Molecular and spatial epidemiology of human campylobacteriosis: source association and genotype-related risk factors
MULLNER P., SHADBOLT T., COLLINS-EMERSON JM., MIDWINTER AC., SPENCER SEF., MARSHALL J., CARTER PE., CAMPBELL DM., WILSON DJ., HATHAWAY S., PIRIE R., FRENCH NP.
SUMMARYThe epidemiology of human campylobacteriosis is complex but in recent years understanding of this disease has advanced considerably. Despite being a major public health concern in many countries, the presence of multiple hosts, genotypes and transmission pathways has made it difficult to identify and quantify the determinants of human infection and disease. This has delayed the development of successful intervention programmes for this disease in many countries including New Zealand, a country with a comparatively high, yet until recently poorly understood, rate of notified disease. This study investigated the epidemiology of Campylobacter jejuni at the genotype-level over a 3-year period between 2005 and 2008 using multilocus sequence typing. By combining epidemiological surveillance and population genetics, a dominant, internationally rare strain of C. jejuni (ST474) was identified, and most human cases (65·7%) were found to be caused by only seven different genotypes.

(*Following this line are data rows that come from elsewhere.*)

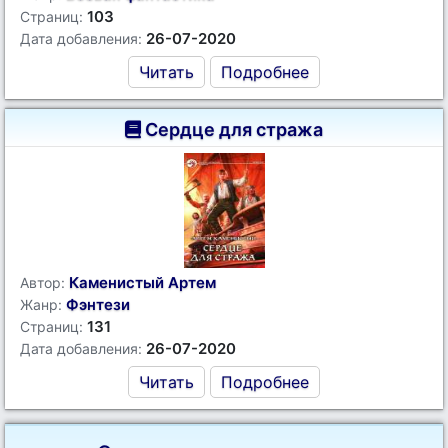
103
Страниц:
26-07-2020
Дата добавления:
Читать
Подробнее
Сердце для стража
Каменистый Артем
Автор:
Фэнтези
Жанр:
131
Страниц:
26-07-2020
Дата добавления:
Читать
Подробнее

Source association of genotypes was used to identify risk factors at the genotype-level through multivariable logistic regression and a spatial model. Poultry-associated cases were more likely to be found in urban areas compared to rural areas. In particular young children in rural areas had a higher risk of infection with ruminant strains than their urban counterparts. These findings provide important information for the implementation of pathway-specific control strategies.